--- RECORDS FOR PROCESSING ---

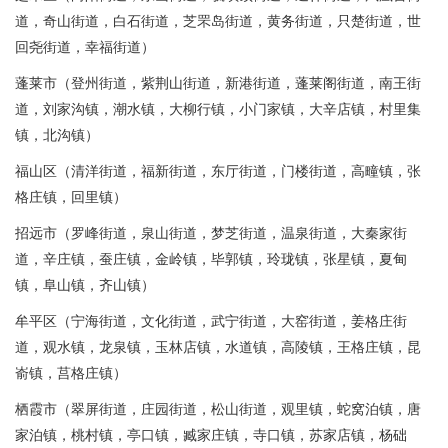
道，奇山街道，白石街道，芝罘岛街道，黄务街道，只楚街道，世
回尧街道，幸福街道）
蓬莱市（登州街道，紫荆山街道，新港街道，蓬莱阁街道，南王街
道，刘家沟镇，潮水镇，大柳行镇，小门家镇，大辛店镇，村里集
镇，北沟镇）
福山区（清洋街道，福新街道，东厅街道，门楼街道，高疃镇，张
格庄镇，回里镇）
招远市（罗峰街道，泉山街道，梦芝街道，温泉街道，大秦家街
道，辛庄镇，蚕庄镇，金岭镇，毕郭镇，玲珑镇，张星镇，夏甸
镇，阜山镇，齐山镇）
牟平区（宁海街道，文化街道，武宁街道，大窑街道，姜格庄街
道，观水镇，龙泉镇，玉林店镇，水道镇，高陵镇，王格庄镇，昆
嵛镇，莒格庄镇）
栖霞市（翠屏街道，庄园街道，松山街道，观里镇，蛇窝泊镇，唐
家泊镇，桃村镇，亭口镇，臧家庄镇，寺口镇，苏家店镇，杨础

---

Quote the data above in full, leaving out the pictures it holds.

*ANSWER BELOW*:
道，奇山街道，白石街道，芝罘岛街道，黄务街道，只楚街道，世
回尧街道，幸福街道）
蓬莱市（登州街道，紫荆山街道，新港街道，蓬莱阁街道，南王街
道，刘家沟镇，潮水镇，大柳行镇，小门家镇，大辛店镇，村里集
镇，北沟镇）
福山区（清洋街道，福新街道，东厅街道，门楼街道，高疃镇，张
格庄镇，回里镇）
招远市（罗峰街道，泉山街道，梦芝街道，温泉街道，大秦家街
道，辛庄镇，蚕庄镇，金岭镇，毕郭镇，玲珑镇，张星镇，夏甸
镇，阜山镇，齐山镇）
牟平区（宁海街道，文化街道，武宁街道，大窑街道，姜格庄街
道，观水镇，龙泉镇，玉林店镇，水道镇，高陵镇，王格庄镇，昆
嵛镇，莒格庄镇）
栖霞市（翠屏街道，庄园街道，松山街道，观里镇，蛇窝泊镇，唐
家泊镇，桃村镇，亭口镇，臧家庄镇，寺口镇，苏家店镇，杨础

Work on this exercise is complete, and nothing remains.